The KubeAdmiral Controller consists of a scheduler and various controllers that perform core functionalities. Below are several key components:
- Federated Cluster Controller: Watches the FederatedCluster object and manages the lifecycle of member clusters. Including adding, removing, and collecting status of member clusters.
- Federate Controller: Watches the Kubernetes resources and creates FederatedObject objects for each individual resource.
- Scheduler:Responsible for scheduling resources to member clusters. In the replica scheduling scenario, it will calculate the replicas that each cluster deserves based on various factors.

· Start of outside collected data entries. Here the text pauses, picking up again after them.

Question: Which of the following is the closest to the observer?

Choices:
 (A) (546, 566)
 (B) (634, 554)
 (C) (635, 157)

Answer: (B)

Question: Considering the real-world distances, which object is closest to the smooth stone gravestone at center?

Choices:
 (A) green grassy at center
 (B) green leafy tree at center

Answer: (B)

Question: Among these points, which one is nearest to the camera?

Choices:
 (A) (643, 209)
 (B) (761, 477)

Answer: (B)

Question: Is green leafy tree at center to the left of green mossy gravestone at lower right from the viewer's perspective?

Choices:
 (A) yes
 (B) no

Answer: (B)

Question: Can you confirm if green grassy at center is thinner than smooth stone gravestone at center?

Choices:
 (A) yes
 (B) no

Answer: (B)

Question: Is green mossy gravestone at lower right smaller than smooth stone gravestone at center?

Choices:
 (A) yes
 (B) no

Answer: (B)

- Sync Controller: Watches the FederatedObject object and is responsible for distributing federated resources to each member cluster.

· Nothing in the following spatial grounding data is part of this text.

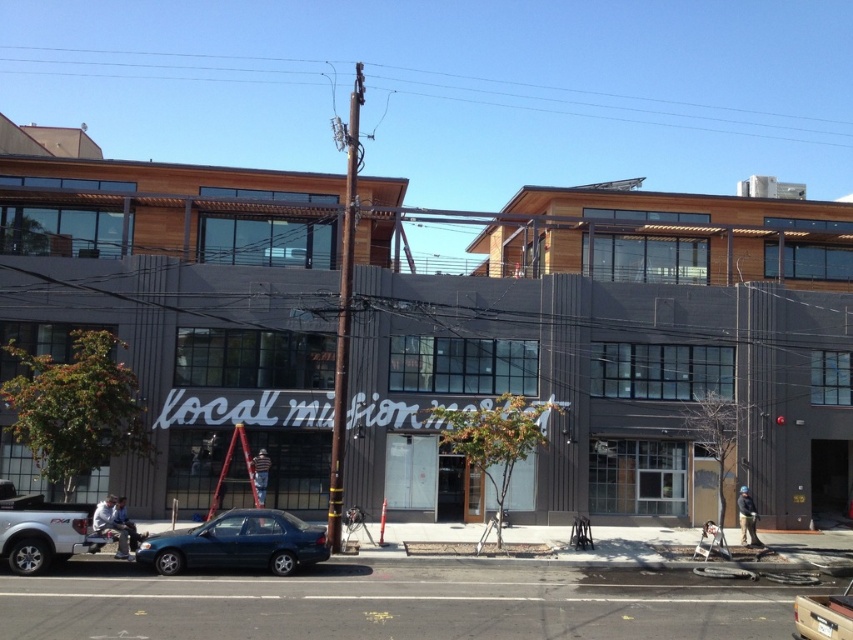 Question: Is matte black sign at center to the right of metallic silver truck at center from the viewer's perspective?

Choices:
 (A) yes
 (B) no

Answer: (B)

Question: Can you confirm if white matte truck at lower left is positioned below metallic silver truck at center?

Choices:
 (A) no
 (B) yes

Answer: (A)

Question: Which point is farther to the camera?

Choices:
 (A) (16, 572)
 (B) (236, 528)
 (C) (280, 218)
 (D) (810, 595)

Answer: (C)

Question: Among these objects, which one is farthest from the camera?

Choices:
 (A) white matte truck at lower left
 (B) teal matte sedan at center

Answer: (B)

Question: Among these points, which one is farthest from the camera?

Choices:
 (A) (231, 540)
 (B) (786, 355)
 (C) (10, 541)

Answer: (B)

Question: Considering the relative positions of matte black sign at center and teal matte sedan at center in the image provided, where is matte black sign at center located with respect to teal matte sedan at center?

Choices:
 (A) right
 (B) left

Answer: (A)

- Status Controller: Responsible for collecting the status of resources deployed in member clusters. It retrieves and aggregates the status information of federated resources from each member cluster.
Concepts
Cluster concepts
Federation Control Plane(Federation/KubeAdmiral Cluster)

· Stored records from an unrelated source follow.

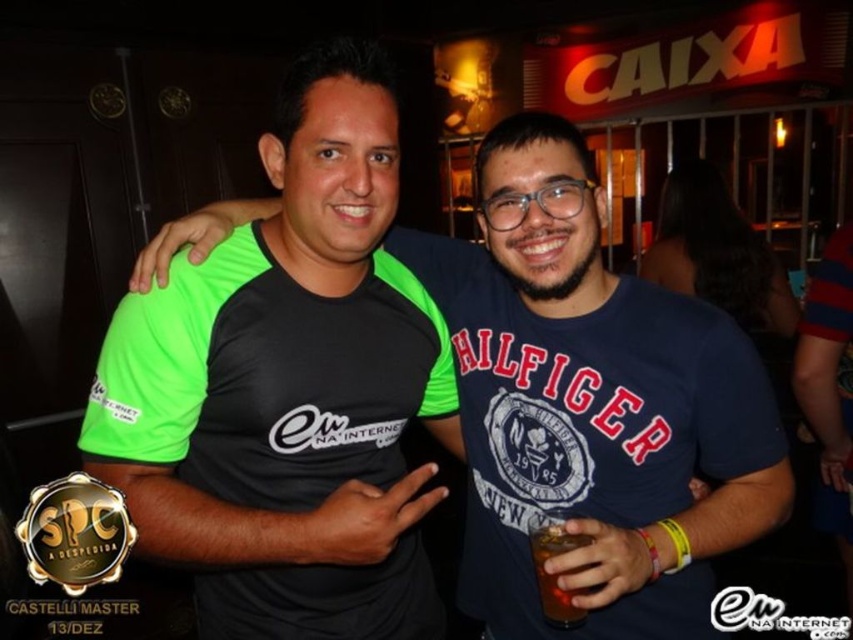 Is point (373, 461) positioned behind point (489, 570)?

No, (373, 461) is closer to viewer.

Is point (195, 320) less distant than point (569, 396)?

Yes, it is.

Does point (322, 208) come in front of point (508, 541)?

Yes, it is in front of point (508, 541).

Where is `neon green fabric shirt at center`? neon green fabric shirt at center is located at coordinates (288, 388).

Is black matte t-shirt at center to the left of brown liquid at center from the viewer's perspective?

Correct, you'll find black matte t-shirt at center to the left of brown liquid at center.

Does point (691, 330) come farther from viewer compared to point (532, 525)?

Yes, it is behind point (532, 525).

Find the location of a particular element. black matte t-shirt at center is located at coordinates (592, 406).

Is neon green fabric shirt at center thinner than brown liquid at center?

No.

Looking at this image, who is higher up, neon green fabric shirt at center or brown liquid at center?

neon green fabric shirt at center is above.

Between point (337, 403) and point (547, 602), which one is positioned in front?

Point (547, 602) is in front.

You are a GUI agent. You are given a task and a screenshot of the screen. Output one action in this format:
    pyautogui.click(x=<x>, y=<y>)
    Task: Click on the neon green fabric shirt at center
    The width and height of the screenshot is (853, 640).
    Given the screenshot: What is the action you would take?
    pyautogui.click(x=288, y=388)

The Federation Control Plane (KubeAdmiral control plane) consists of core components of KubeAdmiral, providing a consistent Kubernetes API to the outside world. Users can use the Federation Control Plane for multi-cluster management, application scheduling and propagation, and other operations.
Member Clusters
Kubernetes clusters that have been joined to the Federation Control Plane. Different types of Kubernetes clusters can be joined to the Federation Control Plane to become member clusters, supporting the response to the propagation policy of the Federation Control Plane and completing application propagation.
Core concepts
Federated Namespace
The namespace in the Federation Control Plane refers to the Federated namespace. When a namespace is created in the Federation Control Plane, the system automatically creates the same Kubernetes namespace in all member clusters. In addition, the Federated Namespace has the same meaning and function as the namespace in Kubernetes, and can be used to achieve logical isolation of user resources and fine-grained user resource management.
PropogationPolicy/ClusterPropagationPolicy
KubeAdmiral defines the policy of multi-cluster resources propagation through PropogationPolicy/ClusterPropagationPolicy. According to the policies, multiple replicas of application instances can be distributed and deployed to specified member clusters. When a single cluster fails, application replicas can be flexibly scheduled to other clusters to ensure high availability of the business. Currently supported scheduling modes include replica duplicated or divided scheduling.
OverridePolicy/ClusterOverridePolicy
The OverridePolicy/ClusterOverridePolicy is used to define different configurations for the propagation of the same resource in different member clusters. It uses the JsonPatch
override syntax for configuration and supports three override operations: add
, remove
, and replace
.
Resource Propagation
Within a federation cluster, various native Kubernetes resources are distributed and scheduled in multiple clusters, which is the core capability of KubeAdmiral:
- It provides replica scheduling modes such as duplicated propagation, dynamic weight propagation, and static weight propagation.
- It supports strategies such as automatically deploying associated resources of applications to corresponding member clusters, automatically migrating applications to other clusters after failures, and automatically taking over conflicting resources of member clusters which flexibly meet the resource scheduling requirements in multi-cluster scenarios.